My broad beans are flowering and beginning to form small bean pods lower down on the plants. I spent a few minutes yesterday pinching out the tops. Pinching out broad bean tops helps to avoid an infestation of black bean aphid, it also encourages the plants to direct their energy into forming nice big pods of beans rather than putting on more top growth. It’s easy to do, just pinch the very tops off with your thumb and forefinger once the lower pods are approx 3in long. If you see clusters of black dot like creatures, often with a sticky substance covering them, this is black bean aphid. Pinch the tops off as normal to try to bring the problem under control.
If you’re a wildlife nerd like me, you might be interested in another way of knowing if your broad beans have black bean aphid infestation – keep an eye out for black ants on the plants.
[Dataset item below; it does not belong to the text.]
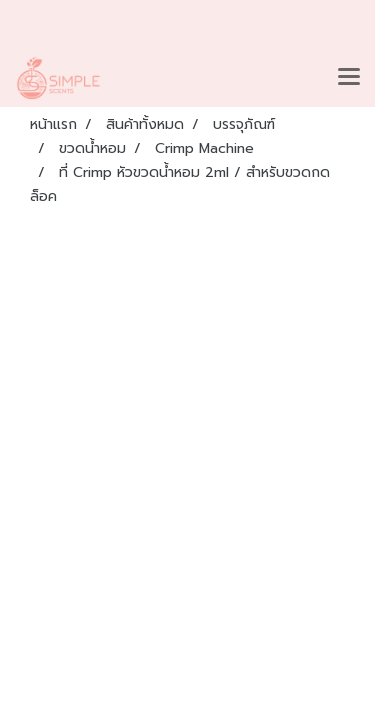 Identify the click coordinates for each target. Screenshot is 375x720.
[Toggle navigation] (349, 78) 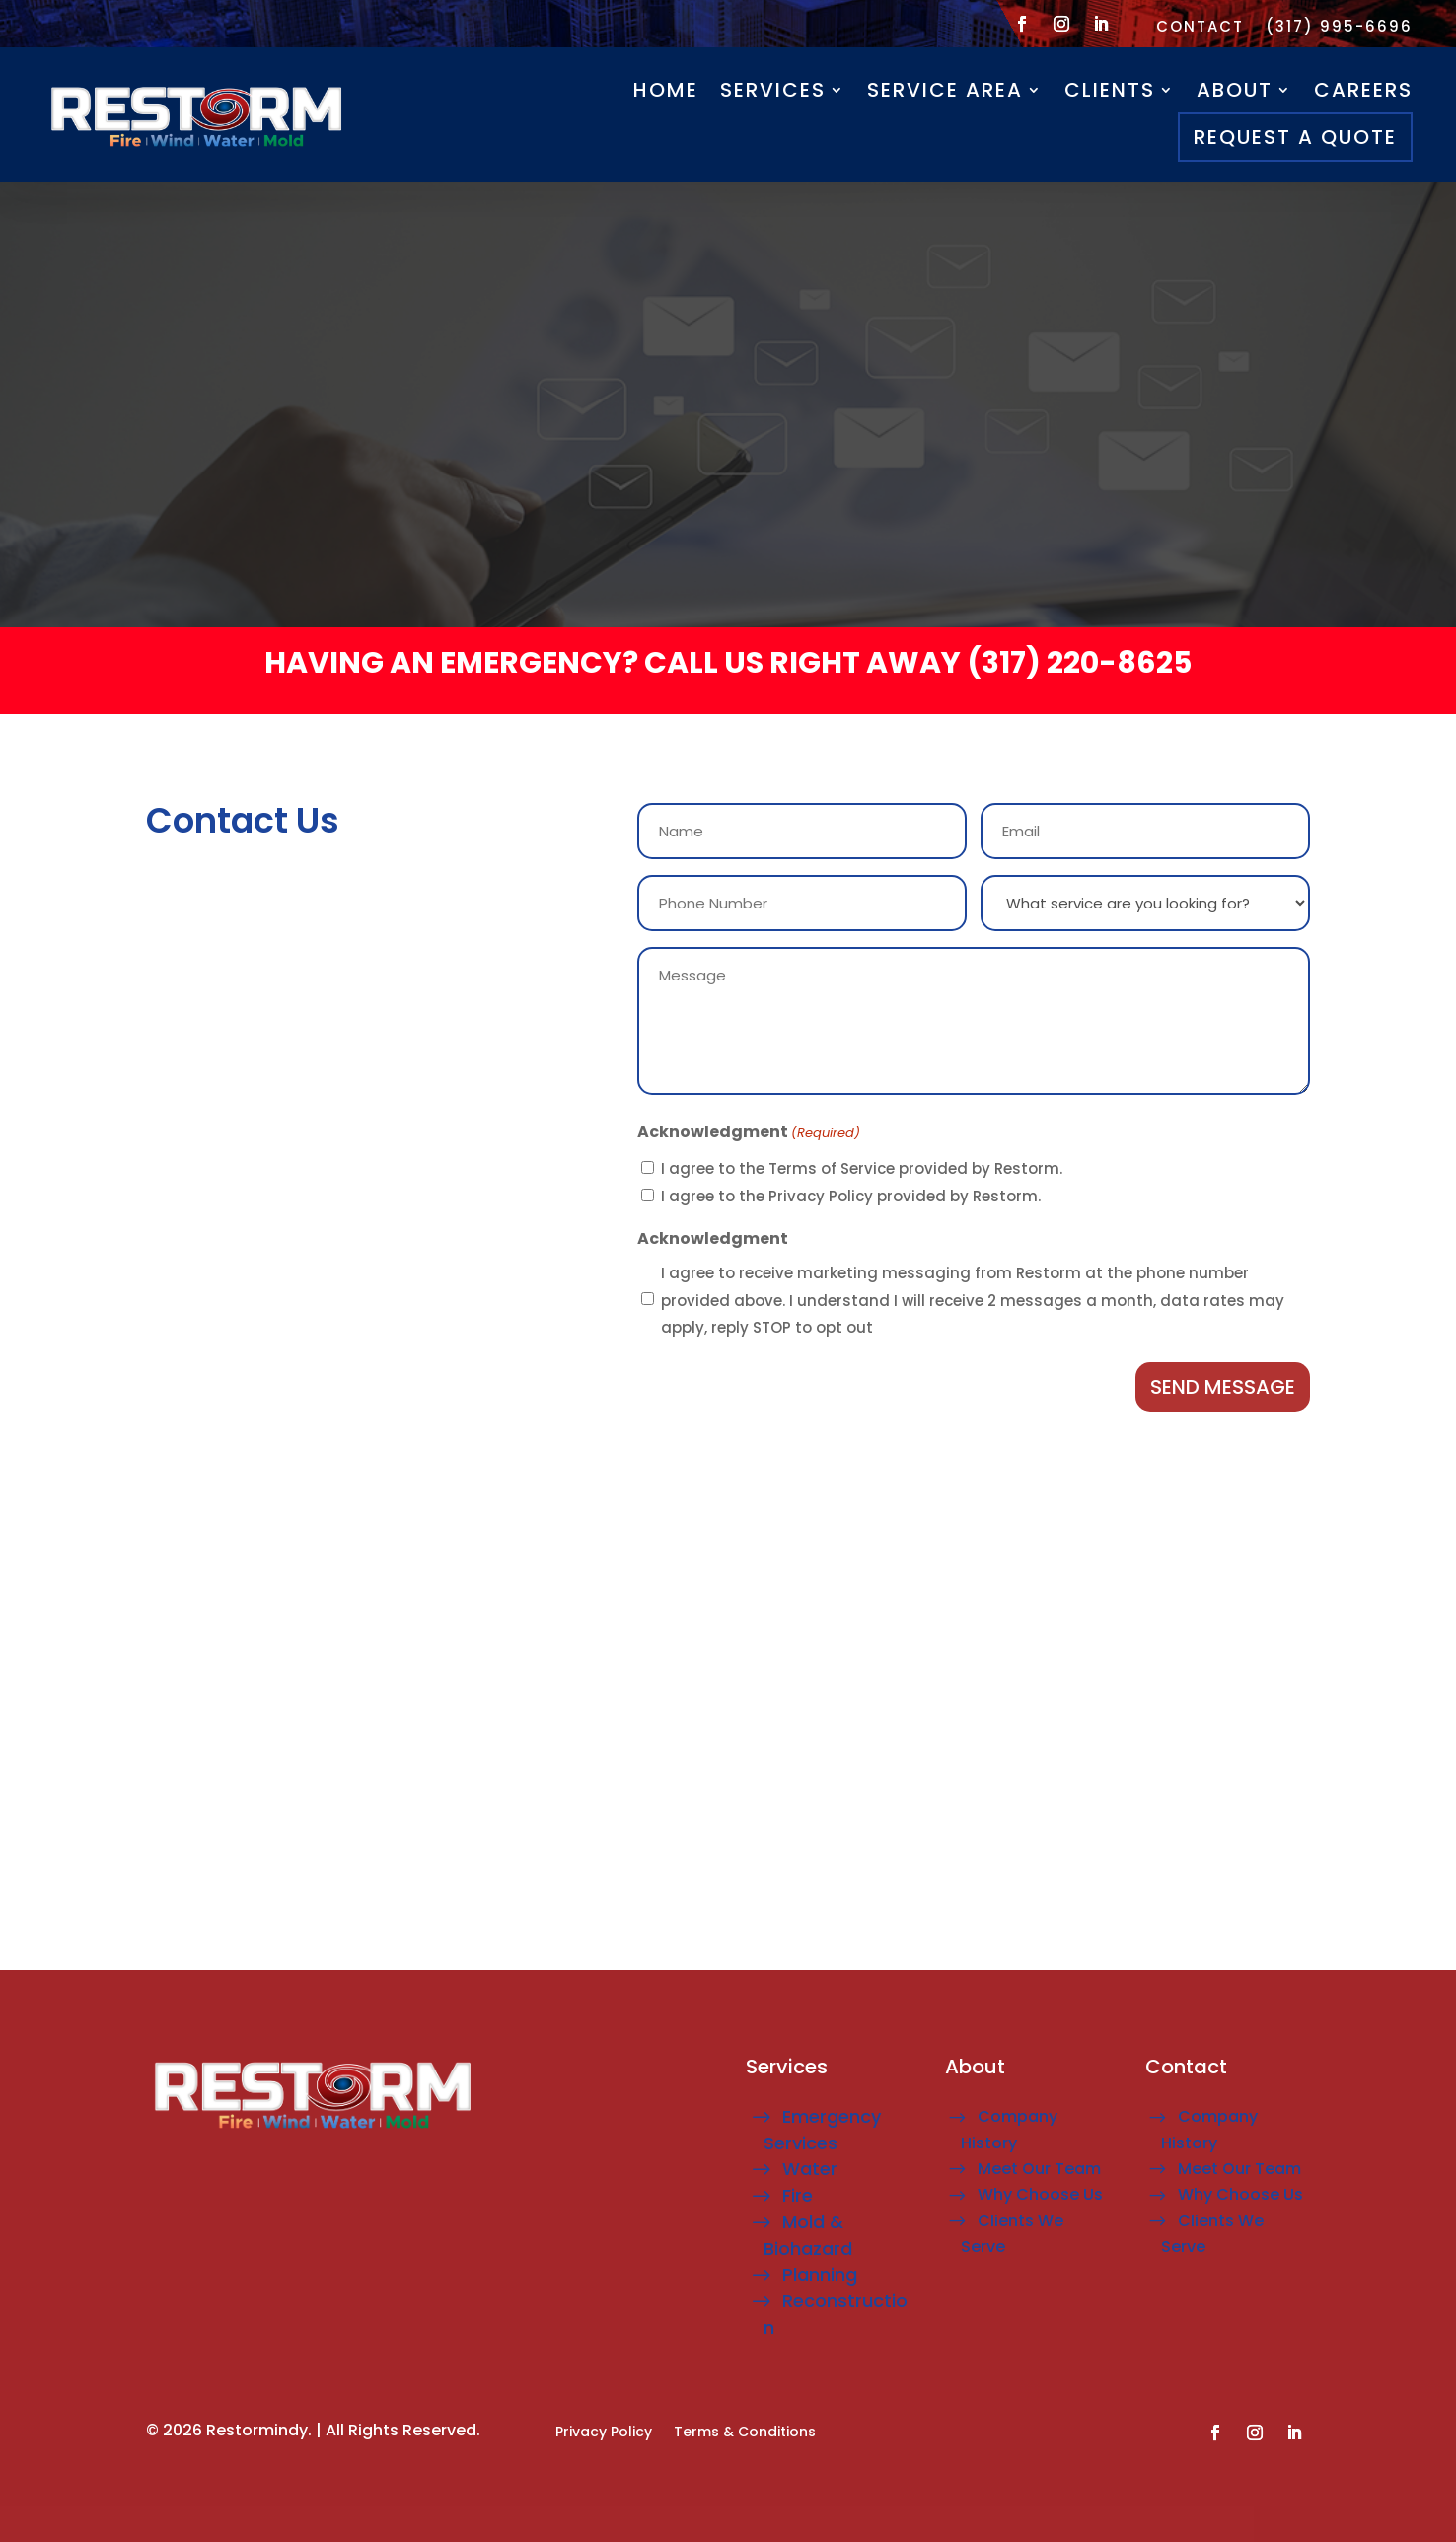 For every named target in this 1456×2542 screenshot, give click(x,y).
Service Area (945, 90)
When feeding, black bean aphid secrete a sticky, sugary substance called honeydew. Ants ‘farm’ the aphids, milking the honeydew produced by the aphids as well as moving them to the fresh new growth. Apparently the sweetest honeydew is produced by aphids eating the youngest, freshest leaves – that’s probably why broad bean tops tend to get infested so easily.
Once you have pinched off your broad bean tops don’t throw them on the compost heap, try eating them instead. They can be cooked like spinach or add to a stir fry – just make sure they’re not infested with black bean aphid first!